Way back in 2001, when we were all a lot younger and more naïve, Congress passed the No Child Left Behind Act (NCLB). It had all kinds of ideas in it, some better than others, but those of us who care about evidence were ecstatic about the often-repeated requirement that federal funds be used for programs “based on scientifically-based research (SBR),” particularly “based on scientifically-based reading research (SBRR).” SBR and SBRR were famously mentioned 110 times in the legislation.

The emphasis on research was certainly novel, and even revolutionary in many ways. It led to many positive actions. NCLB authorized the Institute for Education Sciences (IES), which has greatly increased the rigor and sophistication of research in education. IES and other agencies promoted training of graduate students in advanced statistical methods and supported the founding of the Society for Research in Educational Effectiveness (SREE), which has itself had considerable impact on rigorous research. The U.S. Department of Education has commissioned high-quality evaluations comparing a variety of interventions such as studies of computer-assisted instruction, early childhood curricula, and secondary reading programs. IES funded development and evaluation of numerous new programs, and the methodologies promoted by IES are essential to Investing in Innovation (i3), a larger effort focused on development and evaluation of promising programs in K-12 education.

The one serious limitation of the evidence movement up to the present is that while it has greatly improved research and methodology, it has not yet had much impact on practices in schools. Part of the problem is just that it takes time to build up enough of a rigorous evidence base to affect practice. However, another part of the problem is that from the outset, “scientifically-based research” was too squishy a concept. Programs or practices were said to be “based on scientifically-based research” if they generally went along with accepted wisdom, even if the specific approaches involved had never been evaluated.

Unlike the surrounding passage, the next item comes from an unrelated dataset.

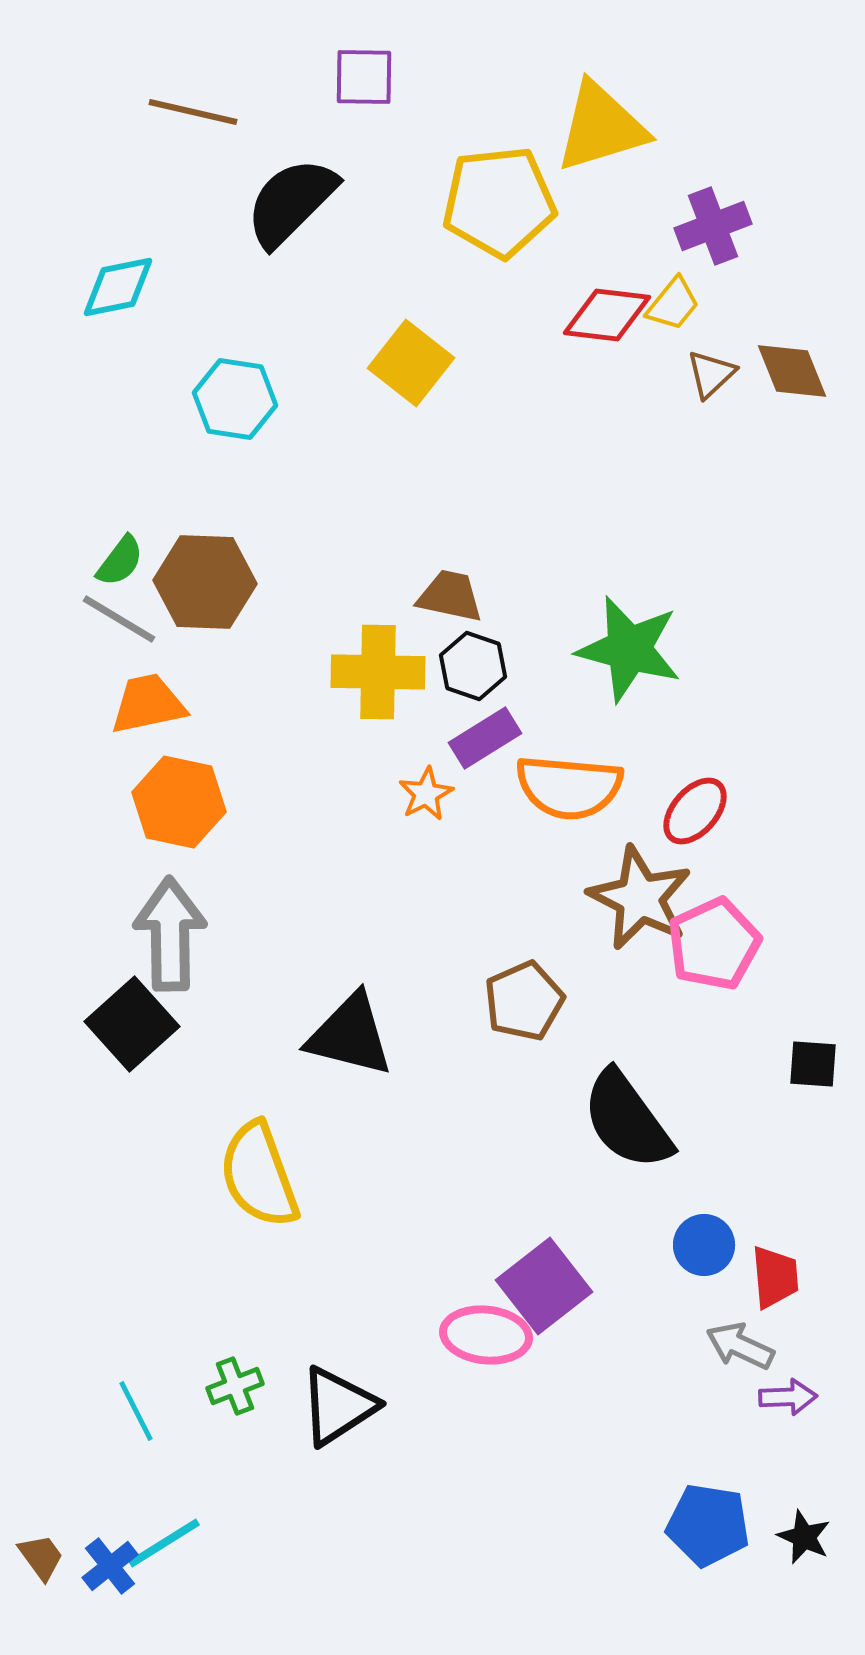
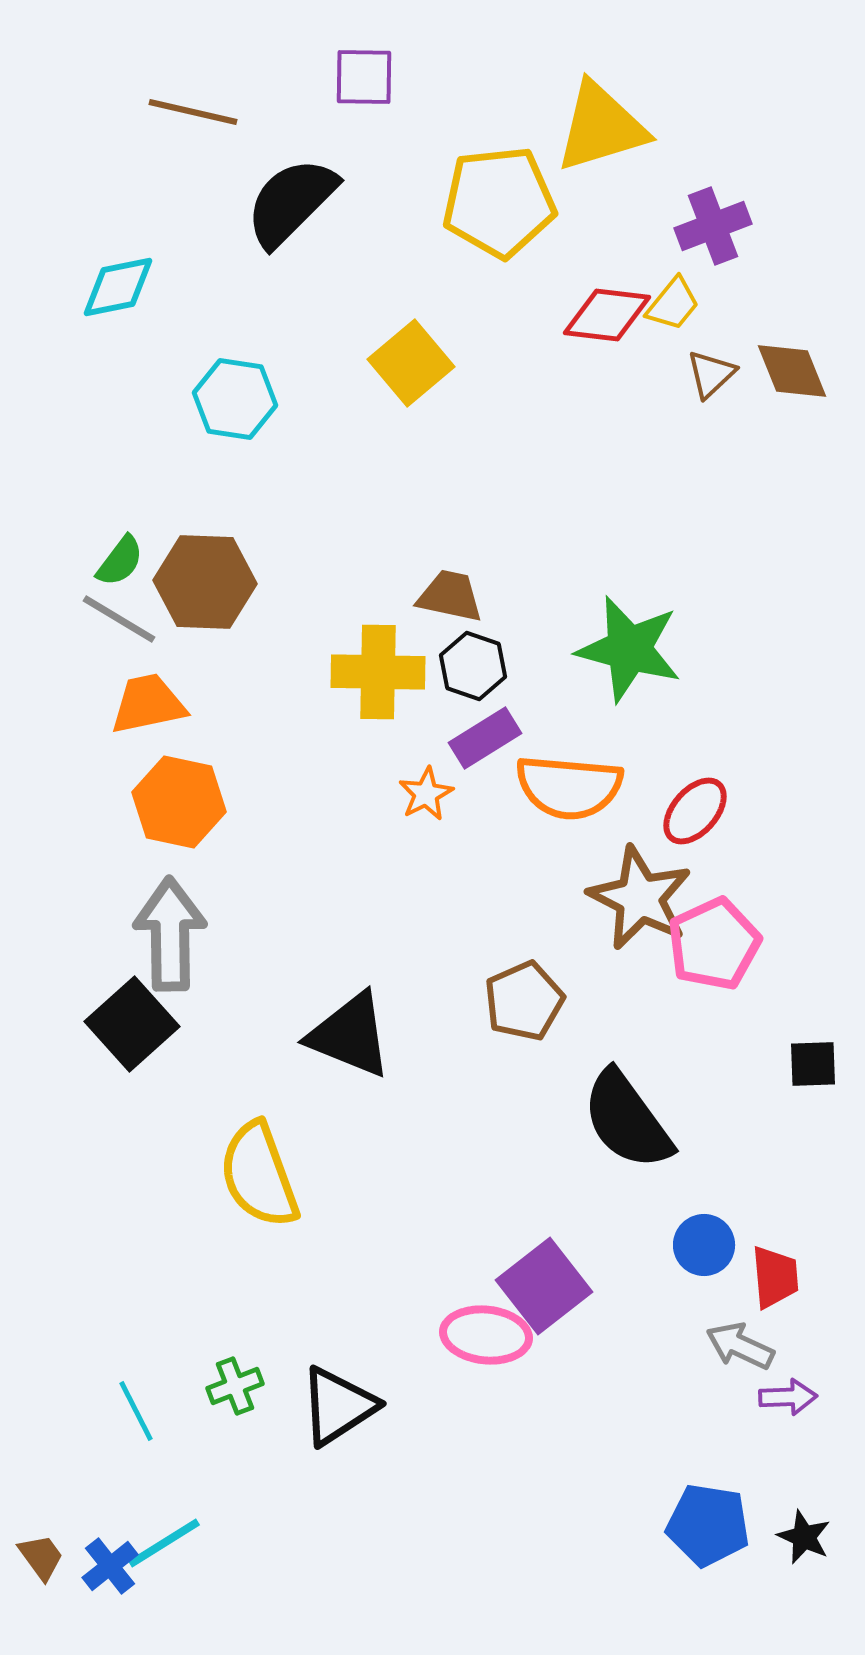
yellow square at (411, 363): rotated 12 degrees clockwise
black triangle at (350, 1035): rotated 8 degrees clockwise
black square at (813, 1064): rotated 6 degrees counterclockwise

For example, “scientifically-based reading research” was widely interpreted to support any program that included the five elements emphasized in the 2000 National Reading Panel (NRP) report: phonemic awareness, phonics, vocabulary, comprehension, and fluency. Every reading educator and researcher knows this list, and most subscribe to it (and should do so). Yet since NCLB was enacted, National Assessment of Educational Progress reading scores have hardly budged, and evaluations of specific programs that just train teachers in the five NRP elements have had spotty outcomes, at best.

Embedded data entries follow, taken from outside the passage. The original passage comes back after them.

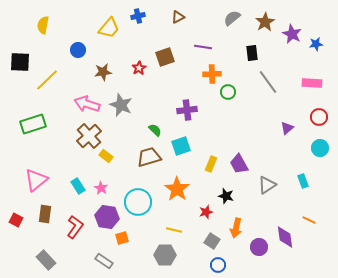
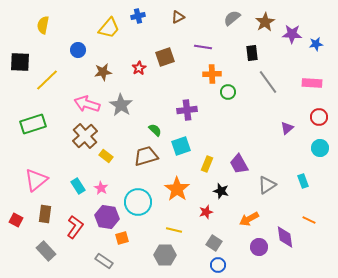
purple star at (292, 34): rotated 24 degrees counterclockwise
gray star at (121, 105): rotated 10 degrees clockwise
brown cross at (89, 136): moved 4 px left
brown trapezoid at (149, 157): moved 3 px left, 1 px up
yellow rectangle at (211, 164): moved 4 px left
black star at (226, 196): moved 5 px left, 5 px up
orange arrow at (236, 228): moved 13 px right, 9 px up; rotated 48 degrees clockwise
gray square at (212, 241): moved 2 px right, 2 px down
gray rectangle at (46, 260): moved 9 px up
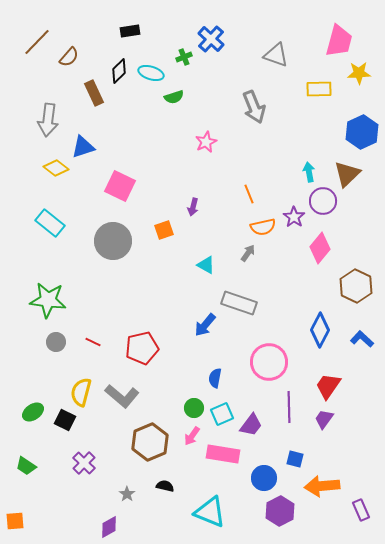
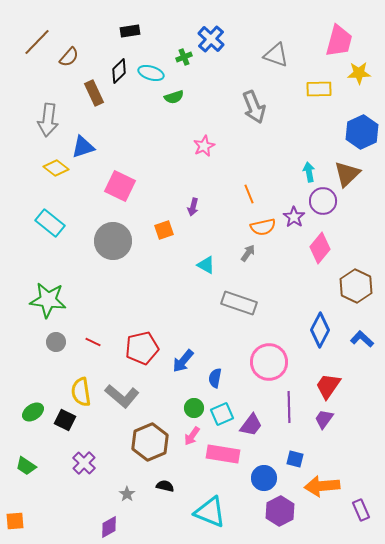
pink star at (206, 142): moved 2 px left, 4 px down
blue arrow at (205, 325): moved 22 px left, 36 px down
yellow semicircle at (81, 392): rotated 24 degrees counterclockwise
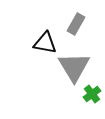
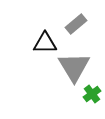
gray rectangle: rotated 20 degrees clockwise
black triangle: rotated 10 degrees counterclockwise
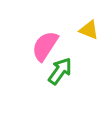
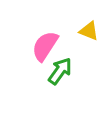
yellow triangle: moved 1 px down
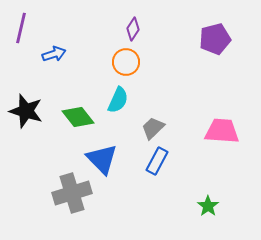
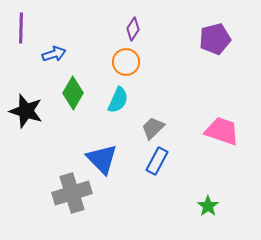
purple line: rotated 12 degrees counterclockwise
green diamond: moved 5 px left, 24 px up; rotated 68 degrees clockwise
pink trapezoid: rotated 15 degrees clockwise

The problem with SBR/SBRR is that just about any modern instructional program can claim to incorporate the standards. “Based on…” is a weak standard, subject to anyone’s interpretation.

In contrast, government is beginning to specify levels of evidence far more specific than “based on scientifically-based research.” For example, the What Works Clearinghouse (WWC), the Education Department General Administrative Regulations (EDGAR), and i3 regulations have sophisticated definitions of proven programs. These typically require comparing a program to a control group, using fair and valid measures, appropriate statistical methods, and so on.

The more rigorous definitions of “evidence-proven” mean a great deal as education policies begin to encourage or provide incentives for schools to adopt proven programs. If programs only have to be “based on scientifically-based research,” then just about anything will qualify, and evidence will continue to make little difference in the programs children receive. If more stringent definitions of “evidence-proven” are used, there is a far greater chance that schools will be able to identify what really works and make informed choices among proven approaches.

Evidence-based and evidence-proven differ by just one word, but if evidence is truly to matter in policy, this is the word we have to get right.